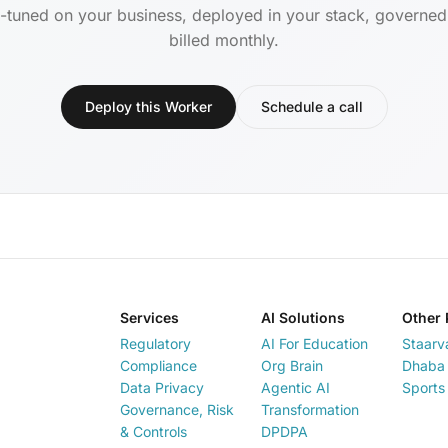
-tuned on your business, deployed in your stack, governe
billed monthly.
Deploy this Worker
Schedule a call
Services
AI Solutions
Other 
Regulatory
AI For Education
Staarv
Compliance
Org Brain
Dhaba 
Data Privacy
Agentic AI
Sports
Governance, Risk
Transformation
& Controls
DPDPA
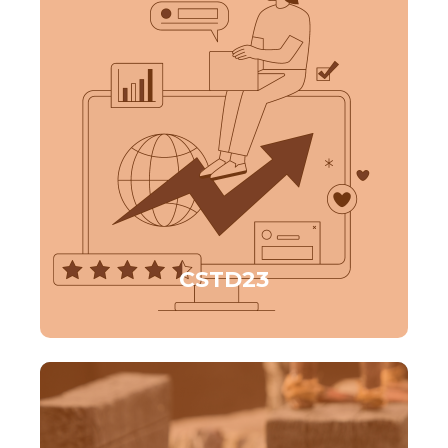
CSTD23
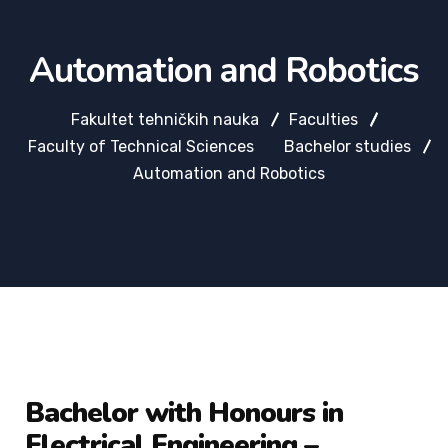
Automation and Robotics
Fakultet tehničkih nauka
Faculties
Faculty of Technical Sciences
Bachelor studies
Automation and Robotics
Bachelor with Honours in
Electrical Engineering –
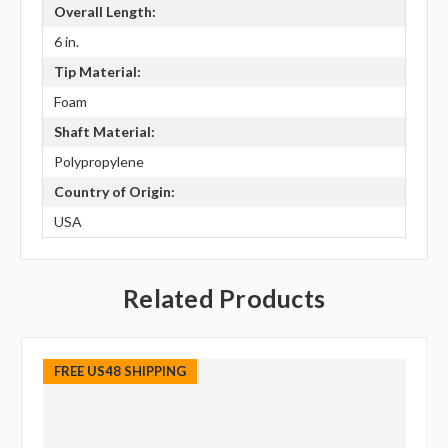
Overall Length:
6 in.
Tip Material:
Foam
Shaft Material:
Polypropylene
Country of Origin:
USA
Related Products
FREE US48 SHIPPING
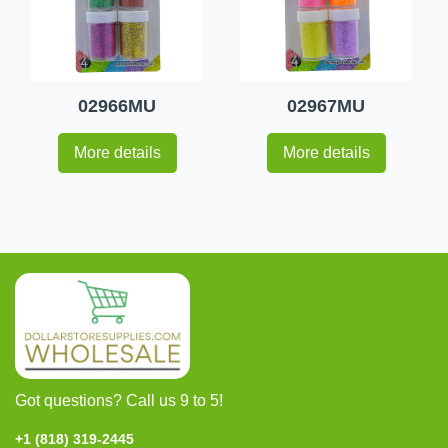
02966MU
02967MU
More details
More details
Got questions? Call us 9 to 5!
+1 (818) 319-2445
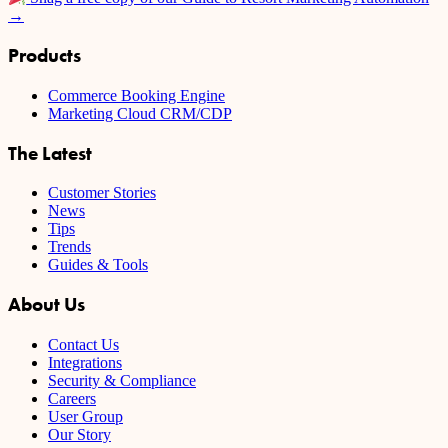
→
Products
Commerce Booking Engine
Marketing Cloud CRM/CDP
The Latest
Customer Stories
News
Tips
Trends
Guides & Tools
About Us
Contact Us
Integrations
Security & Compliance
Careers
User Group
Our Story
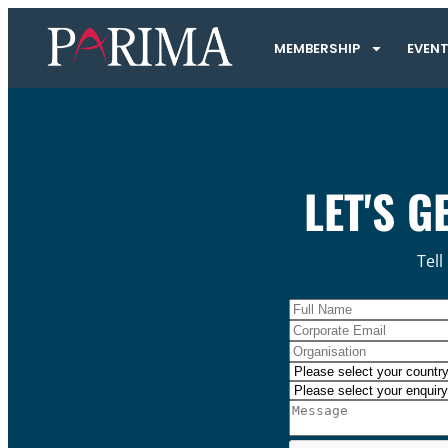
MEMBERSHIP
EVEN
LET'S G
Tell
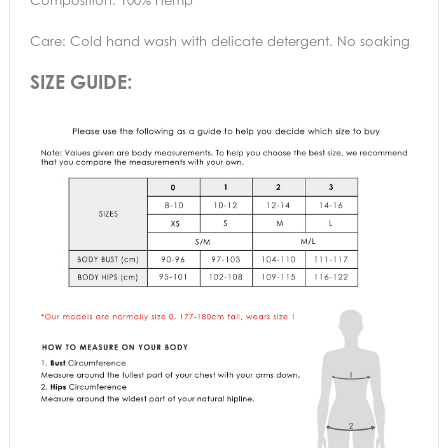
Care: Cold hand wash with delicate detergent. No soaking
SIZE GUIDE:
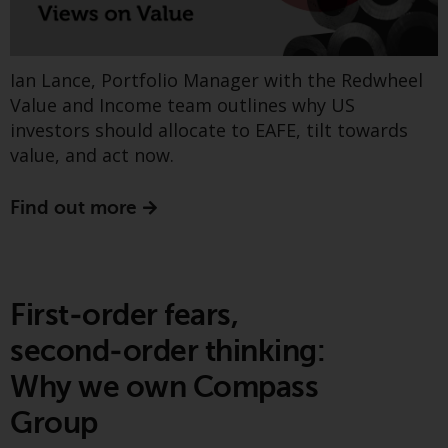
Find out more
Redwheel Funds, an investment
company incorporated as
“Société d’Investissement à
Ian Lance, Portfolio Manager with the Redwheel
Capital Variable” under the laws
Value and Income team outlines why US
Greenwheel insights -
of Luxembourg. The sub-funds of
investors should allocate to EAFE, tilt towards
Redwheel Funds referred to on
Counting Carbon (Part 2)
value, and act now.
the site are only offered by the
current prospectus. The
Find out more
prospectus contains more
complete information about the
sub-funds, including investment
objectives, charges and expenses.
However, the prospectus and
First‑order fears,
other information relating to the
second‑order thinking:
sub-funds will not be
intentionally distributed to
Why we own Compass
persons in any country where
Group
such distribution would be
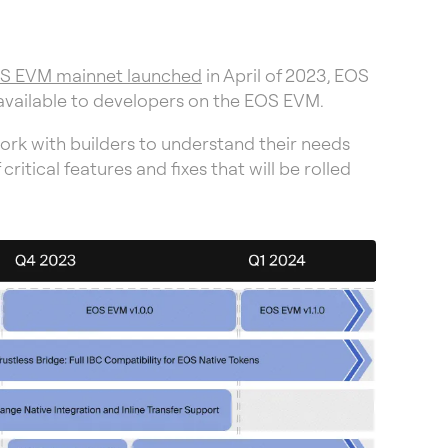
S EVM mainnet launched
in April of 2023, EOS
 available to developers on the EOS EVM.
ork with builders to understand their needs
ical features and fixes that will be rolled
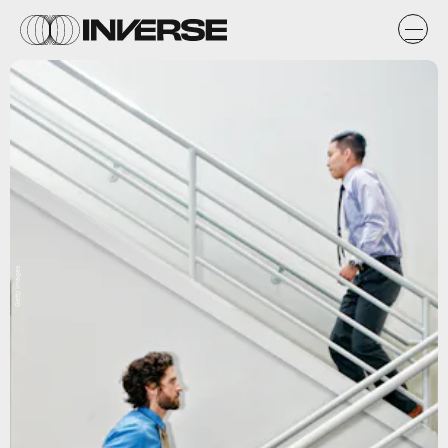
Getty Images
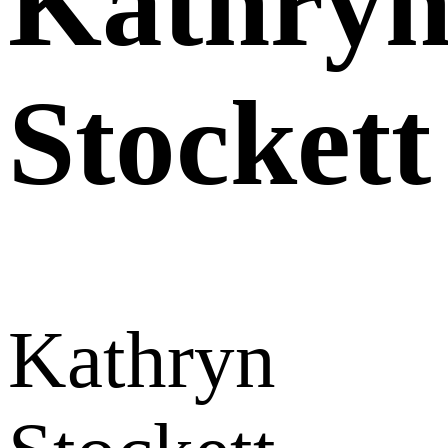
Kathry
Stockett
Kathryn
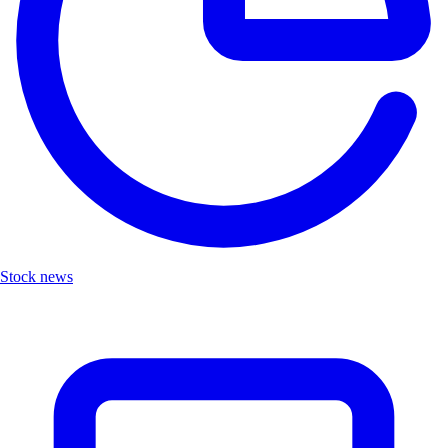
Stock news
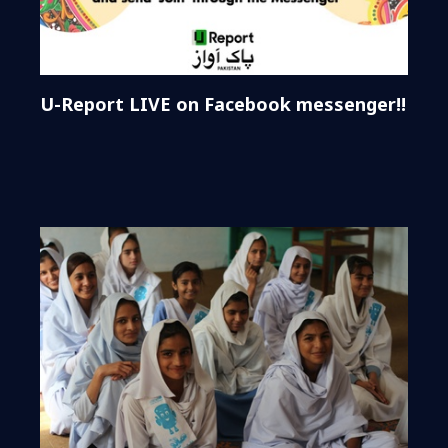
U-Report LIVE on Facebook messenger!!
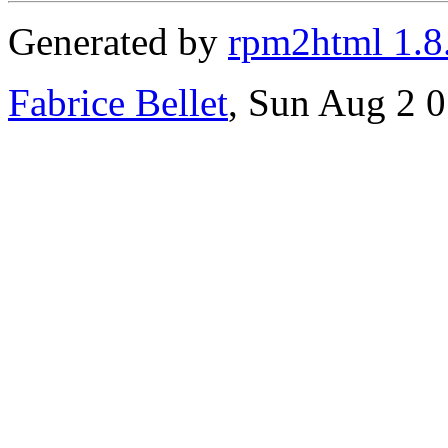
Generated by
rpm2html 1.8
Fabrice Bellet
, Sun Aug 2 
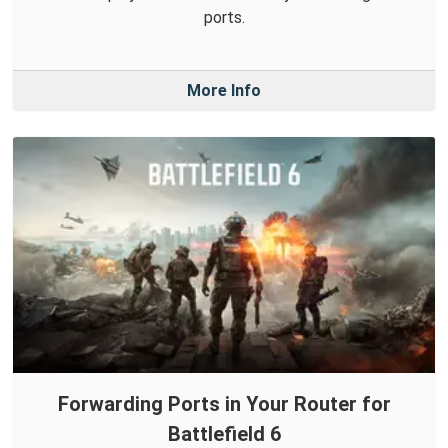
ports.
More Info
Forwarding Ports in Your Router for
Battlefield 6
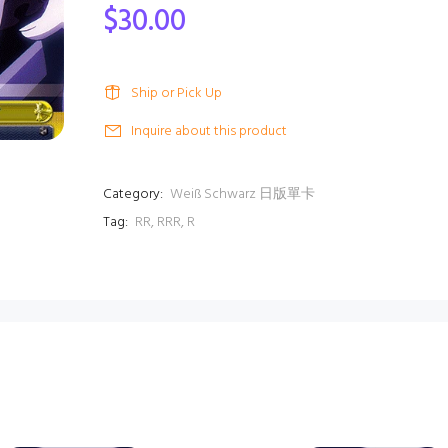
$30.00
Ship or Pick Up
Inquire about this product
Category:
Weiß Schwarz 日版單卡
Tag:
RR
,
RRR
,
R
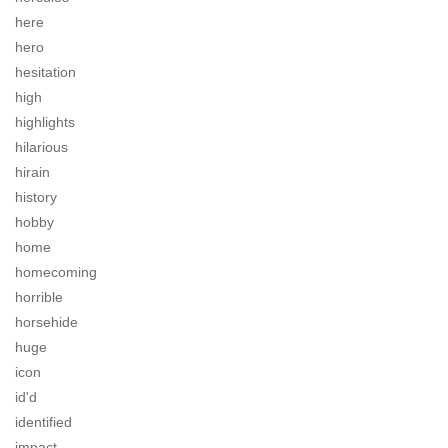
here
hero
hesitation
high
highlights
hilarious
hirain
history
hobby
home
homecoming
horrible
horsehide
huge
icon
id'd
identified
impact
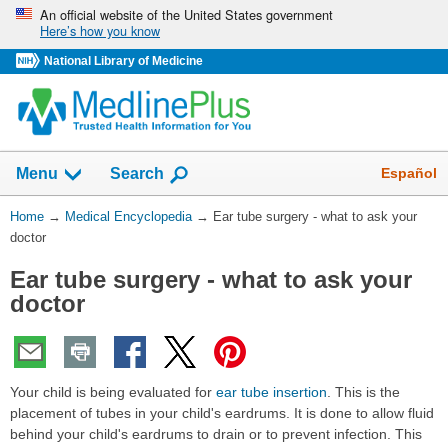
Skip
An official website of the United States government
Here’s how you know
navigation
National Library of Medicine
The
Show
Español
Menu
Search
navigation
menu
You
Home
→
Medical Encyclopedia
→
Ear tube surgery - what to ask your
has
Are
doctor
been
Here:
collapsed.
Ear tube surgery - what to ask your
doctor
Your child is being evaluated for
ear tube insertion
. This is the
placement of tubes in your child's eardrums. It is done to allow fluid
behind your child's eardrums to drain or to prevent infection. This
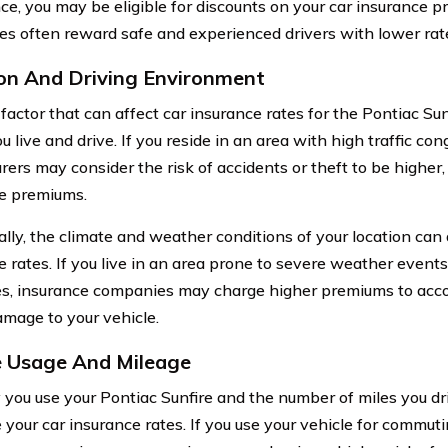
ce, you may be eligible for discounts on your car insurance 
s often reward safe and experienced drivers with lower rat
on And Driving Environment
actor that can affect car insurance rates for the Pontiac Sunf
 live and drive. If you reside in an area with high traffic con
urers may consider the risk of accidents or theft to be higher,
e premiums.
ally, the climate and weather conditions of your location can 
e rates. If you live in an area prone to severe weather events
s, insurance companies may charge higher premiums to acco
amage to your vehicle.
e Usage And Mileage
you use your Pontiac Sunfire and the number of miles you dr
 your car insurance rates. If you use your vehicle for commuti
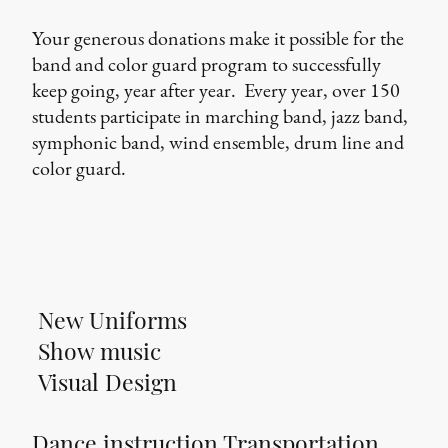
Your generous donations make it possible for the
band and color guard program to successfully
keep going, year after year. Every year, over 150
students participate in marching band, jazz band,
symphonic band, wind ensemble, drum line and
color guard.
New Uniforms
Show music
Visual Design
Dance instruction Transportation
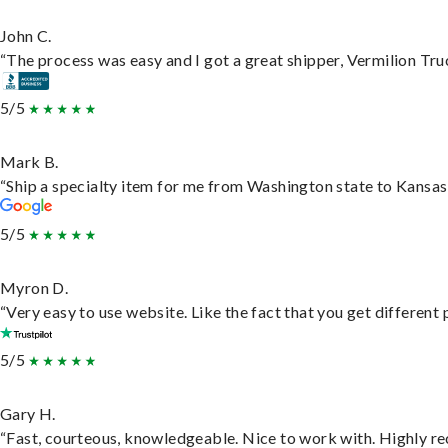
John C.
“The process was easy and I got a great shipper, Vermilion Tru
5/5
Mark B.
“Ship a specialty item for me from Washington state to Kansas,
5/5
Myron D.
“Very easy to use website. Like the fact that you get different
5/5
Gary H.
“Fast, courteous, knowledgeable. Nice to work with. Highly 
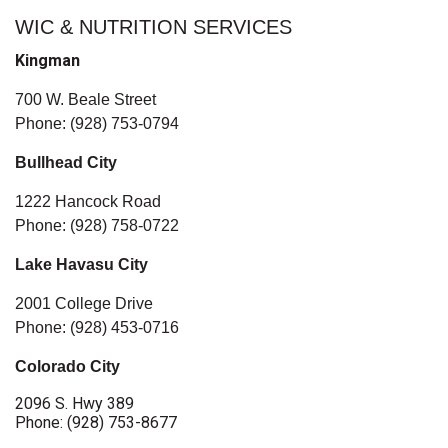
WIC & NUTRITION SERVICES
Kingman
700 W. Beale Street
Phone: (928) 753-0794
Bullhead City
1222 Hancock Road
Phone: (928) 758-0722
Lake Havasu City
2001 College Drive
Phone: (928) 453-0716
Colorado City
2096 S. Hwy 389
Phone: (928) 753-8677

___

Retype all the entries word for word; the pictures stay out.

EXPECTED OUTPUT
-tuned on your business, deployed in your stack, governe
billed monthly.
Deploy this Worker
Schedule a call
Services
AI Solutions
Other 
Regulatory
AI For Education
Staarv
Compliance
Org Brain
Dhaba 
Data Privacy
Agentic AI
Sports
Governance, Risk
Transformation
& Controls
DPDPA
CSTD23
Automation and Robotics
Fakultet tehničkih nauka
Faculties
Faculty of Technical Sciences
Bachelor studies
Automation and Robotics
Bachelor with Honours in
Electrical Engineering –
Overall Length:
6 in.
Tip Material:
Foam
Shaft Material:
Polypropylene
Country of Origin:
USA
Related Products
FREE US48 SHIPPING
02966MU
02967MU
More details
More details
Got questions? Call us 9 to 5!
+1 (818) 319-2445
→
Products
Commerce Booking Engine
Marketing Cloud CRM/CDP
The Latest
Customer Stories
News
Tips
Trends
Guides & Tools
About Us
Contact Us
Integrations
Security & Compliance
Careers
User Group
Our Story
MEMBERSHIP
EVEN
LET'S G
Tell
Care: Cold hand wash with delicate detergent. No soaking
SIZE GUIDE:
Find out more
Redwheel Funds, an investment
company incorporated as
“Société d’Investissement à
Ian Lance, Portfolio Manager with the Redwheel
Capital Variable” under the laws
Value and Income team outlines why US
Greenwheel insights -
of Luxembourg. The sub-funds of
investors should allocate to EAFE, tilt towards
Redwheel Funds referred to on
Counting Carbon (Part 2)
value, and act now.
the site are only offered by the
current prospectus. The
Find out more
prospectus contains more
complete information about the
sub-funds, including investment
objectives, charges and expenses.
However, the prospectus and
First‑order fears,
other information relating to the
second‑order thinking:
sub-funds will not be
intentionally distributed to
Why we own Compass
persons in any country where
Group
such distribution would be
S EVM mainnet launched
in April of 2023, EOS
 available to developers on the EOS EVM.
ork with builders to understand their needs
ical features and fixes that will be rolled
Getty Images
Kathry
Stockett
Kathryn
Stock news
U-Report LIVE on Facebook messenger!!
Generated by
rpm2html 1.8
Fabrice Bellet
, Sun Aug 2 
ports.
More Info
Forwarding Ports in Your Router for
Battlefield 6
$30.00
Ship or Pick Up
Inquire about this product
Category:
Weiß Schwarz 日版單卡
Tag:
RR
,
RRR
,
R
here
hero
hesitation
high
highlights
hilarious
hirain
history
hobby
home
homecoming
horrible
horsehide
huge
icon
id'd
identified
impact
Skip
An official website of the United States government
Here’s how you know
navigation
National Library of Medicine
The
Show
Español
Menu
Search
navigation
menu
You
Home
→
Medical Encyclopedia
→
Ear tube surgery - what to ask your
has
Are
doctor
been
Here:
collapsed.
Ear tube surgery - what to ask your
doctor
Your child is being evaluated for
ear tube insertion
. This is the
placement of tubes in your child's eardrums. It is done to allow fluid
behind your child's eardrums to drain or to prevent infection. This
ce, you may be eligible for discounts on your car insurance 
s often reward safe and experienced drivers with lower rat
on And Driving Environment
actor that can affect car insurance rates for the Pontiac Sunf
 live and drive. If you reside in an area with high traffic con
urers may consider the risk of accidents or theft to be higher,
e premiums.
ally, the climate and weather conditions of your location can 
e rates. If you live in an area prone to severe weather events
s, insurance companies may charge higher premiums to acco
amage to your vehicle.
e Usage And Mileage
you use your Pontiac Sunfire and the number of miles you dr
 your car insurance rates. If you use your vehicle for commuti
Your generous donations make it possible for the
band and color guard program to successfully
keep going, year after year. Every year, over 150
students participate in marching band, jazz band,
symphonic band, wind ensemble, drum line and
color guard.
New Uniforms
Show music
Visual Design
Dance instruction Transportation
John C.
“The process was easy and I got a great shipper, Vermilion Tru
5/5
Mark B.
“Ship a specialty item for me from Washington state to Kansas,
5/5
Myron D.
“Very easy to use website. Like the fact that you get different
5/5
Gary H.
“Fast, courteous, knowledgeable. Nice to work with. Highly 
WIC & NUTRITION SERVICES
Kingman
700 W. Beale Street
Phone: (928) 753-0794
Bullhead City
1222 Hancock Road
Phone: (928) 758-0722
Lake Havasu City
2001 College Drive
Phone: (928) 453-0716
Colorado City
2096 S. Hwy 389
Phone: (928) 753-8677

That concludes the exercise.